La piba entró con olor a tierra mojada y a ese perfume de vainilla que venden en las ferias. No llevaba paraguas. Tenía el pelo recogido en un rodete desprolijo, unos jeans gastados en las rodillas y una remera de los Redondos tan gastada que parecía heredada de algún recital del '89. Tomás levantó la vista justo cuando ella apoyó las dos manos en el mostrador -uñas mordidas, una pulsera de hilo rojo en la muñeca-.


-¿Tenés La Máquina de Hacer Pájaros? -preguntó. La voz le salió un poco quebrada, como si la pregunta fuera una excusa para otra cosa.


Tomás sonrió. No pudo evitarlo.


-El primero o el segundo?


Ella lo miró fijo. Ojos color caramelo, de esos que ya vieron demasiadas despedidas y aún así siguen preguntando.


-El segundo. Películas.


-Uf -Tomás silbó bajito, apoyando el trapo sobre el mostrador-. Ese es más difícil. Pero...


Hizo una pausa. La piba no le sacaba los ojos de encima.

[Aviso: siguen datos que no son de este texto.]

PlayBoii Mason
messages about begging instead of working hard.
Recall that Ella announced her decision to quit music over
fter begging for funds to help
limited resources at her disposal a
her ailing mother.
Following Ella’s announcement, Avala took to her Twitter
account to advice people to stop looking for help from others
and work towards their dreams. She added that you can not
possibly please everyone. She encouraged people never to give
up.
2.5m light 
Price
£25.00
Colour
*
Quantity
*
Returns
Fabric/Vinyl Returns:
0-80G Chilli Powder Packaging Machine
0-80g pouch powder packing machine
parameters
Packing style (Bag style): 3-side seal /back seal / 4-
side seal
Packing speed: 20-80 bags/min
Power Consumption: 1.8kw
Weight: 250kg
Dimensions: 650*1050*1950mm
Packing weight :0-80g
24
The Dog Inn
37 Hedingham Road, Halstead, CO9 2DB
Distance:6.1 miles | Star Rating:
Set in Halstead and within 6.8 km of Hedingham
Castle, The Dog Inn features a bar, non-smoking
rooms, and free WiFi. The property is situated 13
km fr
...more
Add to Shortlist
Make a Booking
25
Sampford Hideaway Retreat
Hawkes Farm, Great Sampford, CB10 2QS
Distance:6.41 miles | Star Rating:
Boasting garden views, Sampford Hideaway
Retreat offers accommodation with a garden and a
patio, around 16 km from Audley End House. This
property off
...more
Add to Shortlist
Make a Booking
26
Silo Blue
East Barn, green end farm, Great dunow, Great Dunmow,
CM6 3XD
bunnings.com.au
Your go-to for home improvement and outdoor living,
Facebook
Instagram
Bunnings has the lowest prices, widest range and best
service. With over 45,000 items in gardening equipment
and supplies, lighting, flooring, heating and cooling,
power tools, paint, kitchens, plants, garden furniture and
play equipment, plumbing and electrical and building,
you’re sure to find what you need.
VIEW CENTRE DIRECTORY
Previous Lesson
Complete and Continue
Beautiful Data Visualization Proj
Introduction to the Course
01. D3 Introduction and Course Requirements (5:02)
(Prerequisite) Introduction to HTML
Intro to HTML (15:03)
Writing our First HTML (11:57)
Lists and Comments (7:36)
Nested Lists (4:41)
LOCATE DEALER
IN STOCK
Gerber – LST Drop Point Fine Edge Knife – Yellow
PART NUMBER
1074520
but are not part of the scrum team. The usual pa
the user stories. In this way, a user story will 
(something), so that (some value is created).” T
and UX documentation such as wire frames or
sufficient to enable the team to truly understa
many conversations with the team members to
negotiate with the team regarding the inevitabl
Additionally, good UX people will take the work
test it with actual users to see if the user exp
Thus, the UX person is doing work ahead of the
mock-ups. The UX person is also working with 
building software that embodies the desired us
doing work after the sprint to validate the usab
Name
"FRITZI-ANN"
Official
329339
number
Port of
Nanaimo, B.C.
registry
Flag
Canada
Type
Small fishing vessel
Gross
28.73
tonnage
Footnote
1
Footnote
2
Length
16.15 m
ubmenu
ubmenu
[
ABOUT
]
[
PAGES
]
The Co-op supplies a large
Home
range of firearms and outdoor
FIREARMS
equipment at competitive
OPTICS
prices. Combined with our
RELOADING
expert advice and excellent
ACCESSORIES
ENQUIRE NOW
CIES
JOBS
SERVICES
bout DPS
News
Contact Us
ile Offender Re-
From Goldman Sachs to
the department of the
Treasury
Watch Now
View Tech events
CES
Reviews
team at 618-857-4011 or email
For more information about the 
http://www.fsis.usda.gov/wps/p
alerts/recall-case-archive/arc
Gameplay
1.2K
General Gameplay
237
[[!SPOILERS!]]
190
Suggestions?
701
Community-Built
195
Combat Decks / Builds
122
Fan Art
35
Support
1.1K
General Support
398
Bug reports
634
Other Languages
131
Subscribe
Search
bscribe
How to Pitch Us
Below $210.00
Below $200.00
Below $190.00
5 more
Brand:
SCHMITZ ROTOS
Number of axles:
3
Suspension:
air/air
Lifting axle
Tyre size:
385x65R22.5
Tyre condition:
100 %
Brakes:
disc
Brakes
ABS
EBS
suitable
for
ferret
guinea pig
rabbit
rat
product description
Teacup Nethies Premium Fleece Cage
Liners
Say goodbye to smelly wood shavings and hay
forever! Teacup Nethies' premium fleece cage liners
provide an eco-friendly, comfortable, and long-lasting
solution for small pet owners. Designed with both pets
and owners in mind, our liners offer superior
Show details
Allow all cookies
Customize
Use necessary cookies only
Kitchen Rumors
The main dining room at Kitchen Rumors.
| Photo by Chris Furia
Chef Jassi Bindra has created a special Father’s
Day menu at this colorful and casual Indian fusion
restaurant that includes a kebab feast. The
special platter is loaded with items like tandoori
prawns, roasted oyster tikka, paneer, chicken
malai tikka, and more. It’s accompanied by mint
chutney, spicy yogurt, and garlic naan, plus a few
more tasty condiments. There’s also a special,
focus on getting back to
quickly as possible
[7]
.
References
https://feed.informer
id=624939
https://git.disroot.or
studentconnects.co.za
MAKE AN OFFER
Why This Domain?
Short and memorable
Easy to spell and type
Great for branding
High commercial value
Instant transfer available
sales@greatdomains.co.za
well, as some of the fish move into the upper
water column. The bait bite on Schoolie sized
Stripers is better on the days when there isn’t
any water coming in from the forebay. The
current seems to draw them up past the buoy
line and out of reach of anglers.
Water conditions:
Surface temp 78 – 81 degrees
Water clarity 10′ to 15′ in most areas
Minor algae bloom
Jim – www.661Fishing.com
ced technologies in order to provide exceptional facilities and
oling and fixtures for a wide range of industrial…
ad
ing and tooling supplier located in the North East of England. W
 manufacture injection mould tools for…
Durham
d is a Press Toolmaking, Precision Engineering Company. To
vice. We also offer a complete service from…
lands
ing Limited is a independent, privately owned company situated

-Pero tengo uno. Prensado original. Lo guardo atrás, no lo pongo en la vidriera porque si no me lo llevan puesto.


-¿Me lo mostrás?


Tomás asintió y se dio vuelta. Abrió la cajita de madera que el abuelo Lalo escondía entre los atados de Marlboro y los encendedores, detrás del mostrador. Los discos estaban ahí, envueltos en bolsas de plástico, como tesoros que nadie merecía encontrar por accidente. Rebuscó un momento y sacó uno. La tapa un poco gastada en las puntas, pero el vinilo impecable.


Cuando se dio vuelta, ella estaba justo atrás, tan cerca que sintió el olor a vainilla otra vez.


-Este -dijo Tomás, mostrándoselo como quien muestra una carta guardada bajo la manga.


Ella agarró la funda con las dos manos. Pasó los dedos por el borde, suave, igual que hacía el abuelo Lalo. Tomás sintió algo raro en el pecho, como cuando un disco viejo empieza a girar y antes de que suene la primera canción ya sabés que te va a gustar.


-¿Cuánto pedís? -preguntó ella, sin levantar la vista del disco.


-Prestado -dijo Tomás, antes de pensarlo.


Ella frunció el ceño y levantó la cabeza.


-¿Cómo?


-Prestado. Me lo devolvés cuando lo escuches. No hay apuro.


-No me conocés.


-Te conozco. Tenés los dedos de alguien que cuida las cosas.


Ella se quedó callada. Pasó los dedos por el borde del disco otra vez. El ventilador seguía girando. Un colectivo frenó en la esquina. El olor a café recién hecho se mezclaba con el de vinilo viejo y el de vainilla que ella traía pegada en la ropa.


-Me llamo Zoé -dijo ella, apretando el disco contra el pecho.


-Tomás.


-Tomás -repitió, como probando el nombre.


Afuera, finalmente, empezó a llover. Esa lluvia fina y pegajosa de Buenos Aires que parece que no va a mojar pero termina calando hasta los huesos. Zoé miró el agua, después el disco, después a Tomás.


-¿Y si llueve toda la noche?


-El kiosco está abierto. Dije veinticuatro horas.


Ella sonrió. Por primera vez, una sonrisa completa, de esas que arrugan los ojos.


-Entonces capaz vuelvo a buscarlo antes.


Y salió caminando despacio, con el disco apretado contra el pecho como un paraguas que no sirve para la lluvia pero sirve para otra cosa.


Tomás se quedó mirando la puerta un buen rato. Después agarró el trapo y siguió limpiando la máquina de café. Pero no pudo dejar de sonreír.


El abuelo Lalo, que había estado acomodando cajas en el depósito con la puerta entreabierta, asomó la cabeza con una sonrisa de oreja a oreja.


-¿Viste que te dije, pibe? -dijo, secándose las manos en el delantal-. Los sábados a la noche pasan cosas.


-No es sábado, abuelo. Es martes.


-Bueno. Los martes a la tarde también. El kiosco no entiende de días.


Y se fue silbando bajito una canción de Spinetta que Tomás no reconoció pero le sonó a domingo.